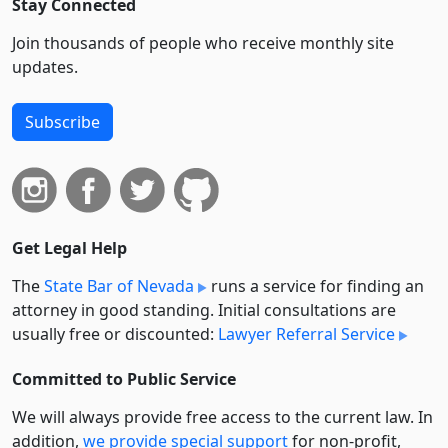
Stay Connected
Join thousands of people who receive monthly site
updates.
Subscribe
Get Legal Help
The
State Bar of Nevada
runs a service for finding an
attorney in good standing. Initial consultations are
usually free or discounted:
Lawyer Referral Service
Committed to Public Service
We will always provide free access to the current law. In
addition,
we provide special support
for non-profit,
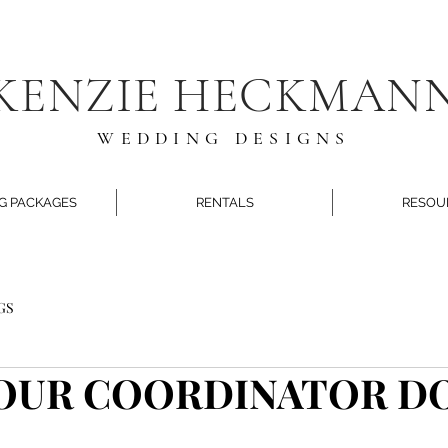
KENZIE HECKMAN
WEDDING DESIGNS
G PACKAGES
RENTALS
RESOU
GS
OUR COORDINATOR D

---

PROBLEM = Each line containing "free" belongs in the answer; pick these out of the material and copy them.

ANSWER TO THIS EXERCISE =
usually free or discounted:
We will always provide free access to the current law. In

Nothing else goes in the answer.